Mentre si straparla di blocco navale militare. Dimenticando il massacro del 1997 della Kater I Rades – 108 albanesi affogati, donne, bambi e vecchi – speronata da una nave militare italiana nel 1997. E si ciancia su tanti campi di concentramento in Africa per decidere lì «chi è davvero clandestino e chi ha bisogno d’aiuto». Ma la conta dei morti dei cimiteri marini – a tanto si è ridotto il «Breviario Mediterraneo, scambio di civiltà» del grande Predrag Matvejevic – dice che solo l’attivazione di un soccorso immediato, con corridoi umanitari e con l’istituzione di una missione di salvataggio europea, un Mare Nostrum d’Europa, può essere la soluzione. Quanto costa? Mille volte meno di quello che ci costano le spese militari, per le quali l’Italia spende 70 milioni di euro al giorno. Al giorno.

E invece, se di fronte a questo vuoto e disastro politico, facessimo del 25 aprile – attanagliato quest’anno del 70esimo da ritualità e conflitti – anche il 25 aprile della liberazione dei migranti dai muri della Fortezza Europa, dalle nuove guerre e miserie, dalla condizione «clandestina» e dalle stragi a mare alle quali sono condannati?

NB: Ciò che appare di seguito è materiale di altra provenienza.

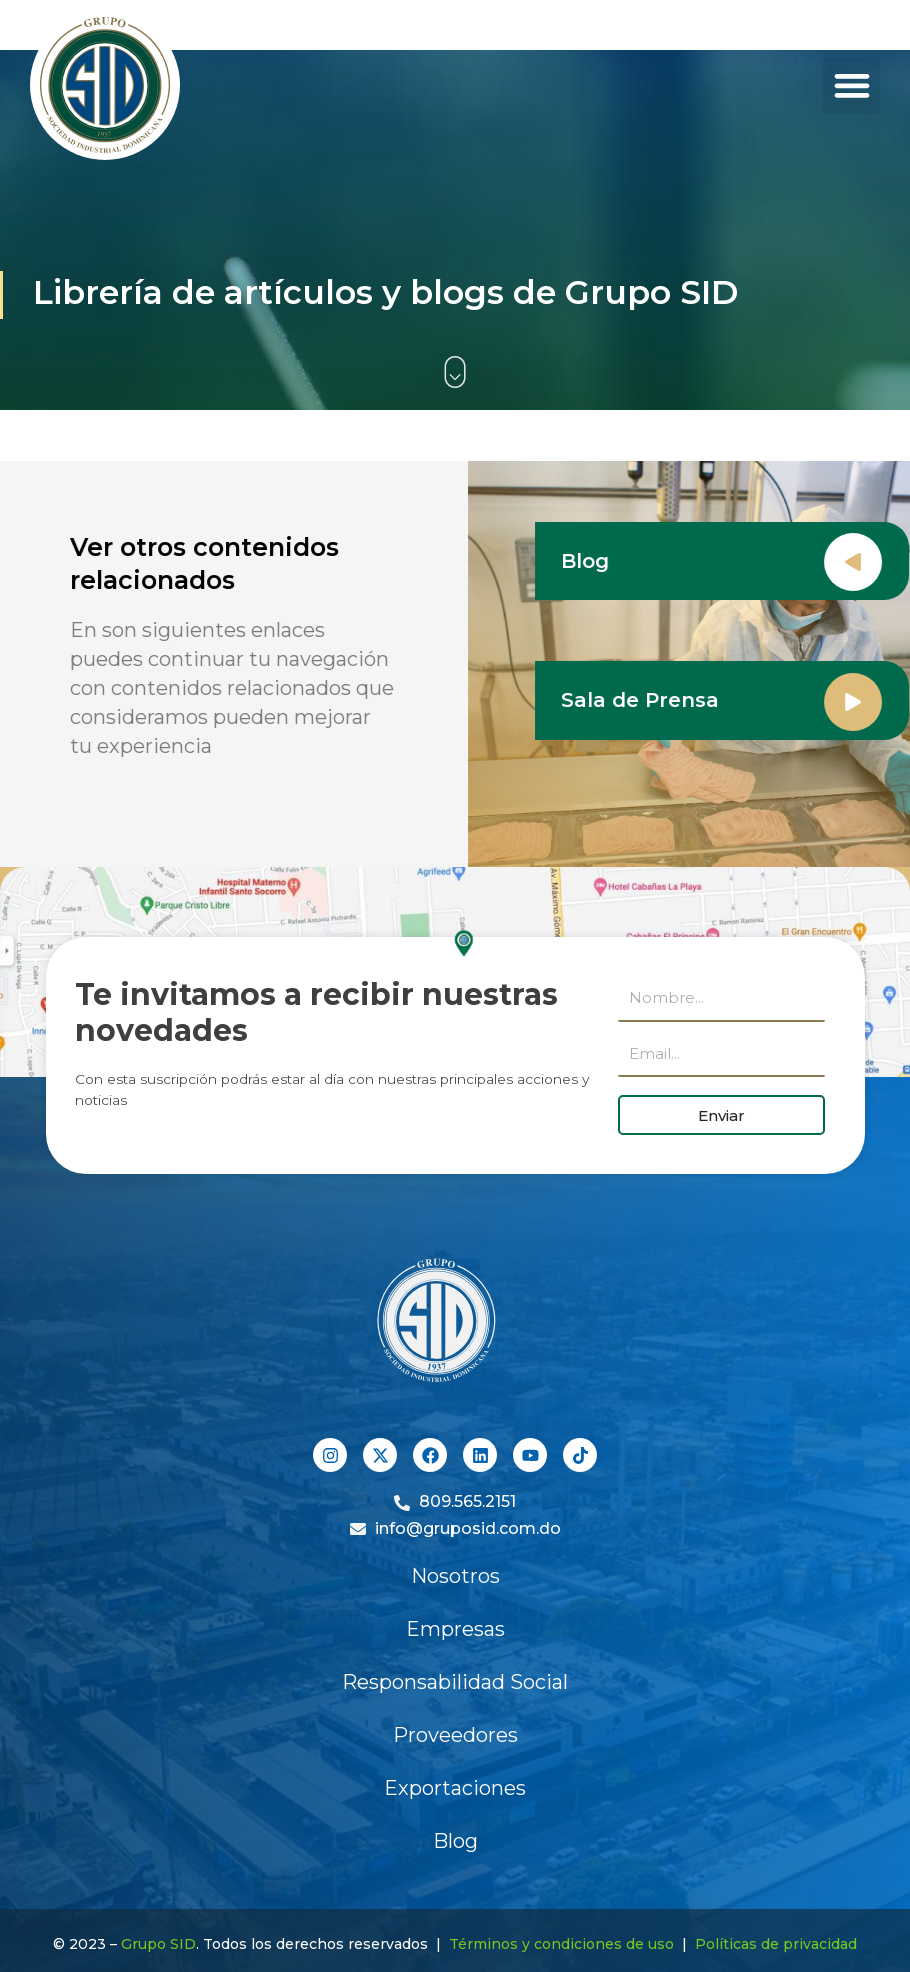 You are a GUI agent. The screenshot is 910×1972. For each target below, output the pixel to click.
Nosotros (455, 1576)
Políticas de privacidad (776, 1944)
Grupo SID (158, 1944)
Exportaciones (455, 1788)
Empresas (455, 1629)
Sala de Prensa (643, 700)
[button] (851, 85)
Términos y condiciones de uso (561, 1944)
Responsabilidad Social (455, 1682)
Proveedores (455, 1735)
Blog (588, 561) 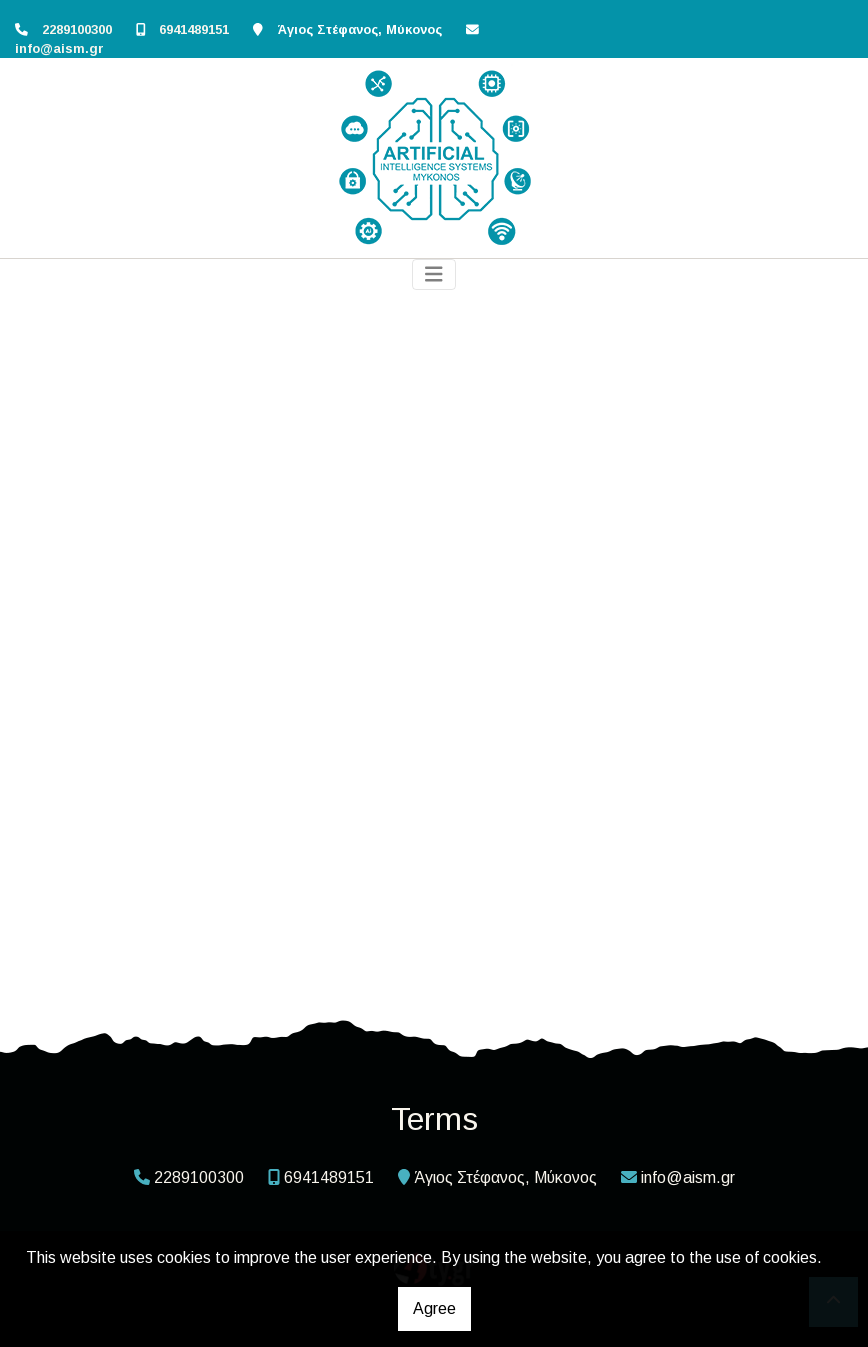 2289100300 (77, 29)
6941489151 (194, 29)
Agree (434, 1308)
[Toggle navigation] (434, 274)
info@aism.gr (59, 48) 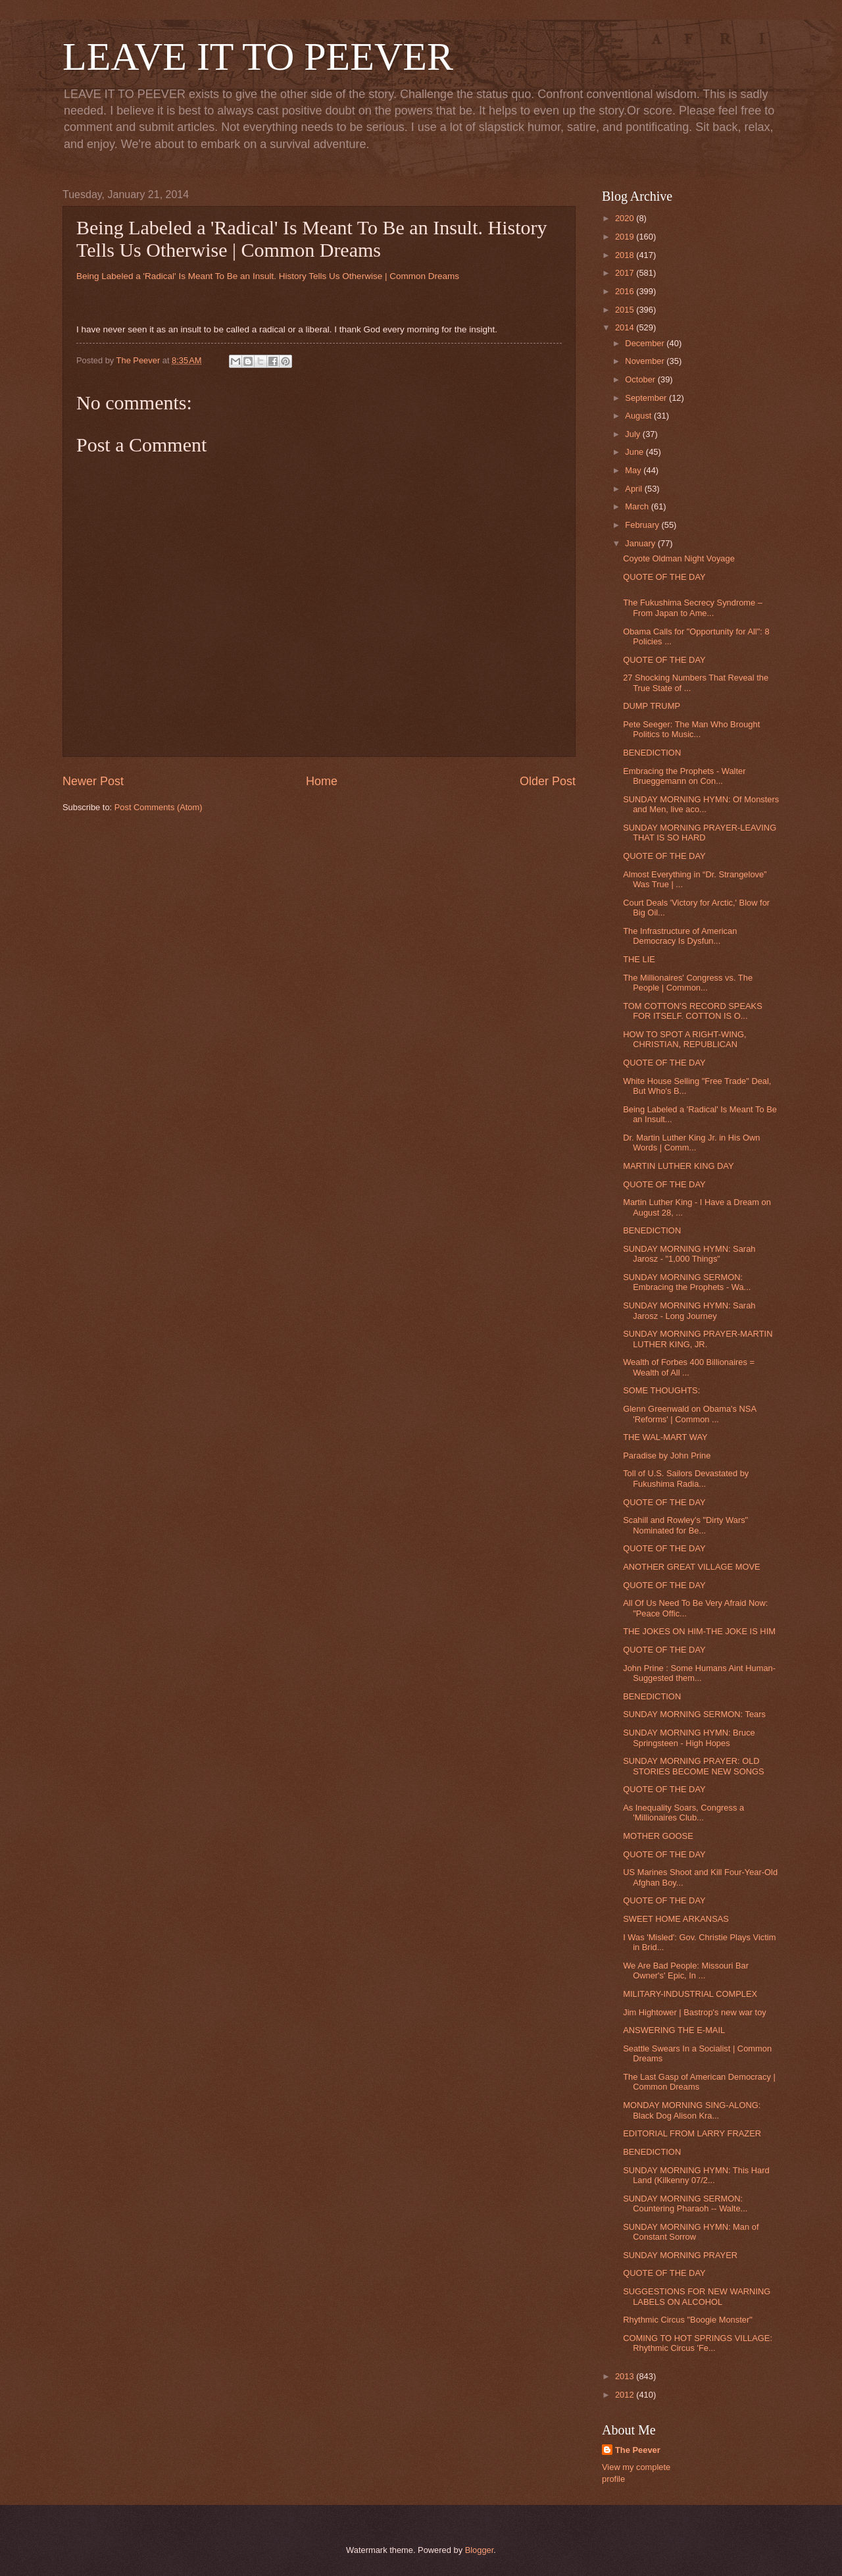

Se per ricordare e rivitalizzare la memoria della Resistenza dessimo la parola – e i contenuti sulle nuove oppressioni – ai sopravvissuti dei naufragi e ai tanti immigrati che fanno crescere il nostro Pil e la nostra demografia? Così facendo apriremmo un «corridoio» democratico. Perché sono loro che rappresentano un’ultima occasione di trasformazione democratica e umana di questa Unione europea che, se non li accoglie, è un organismo destinato quantomeno ad implodere.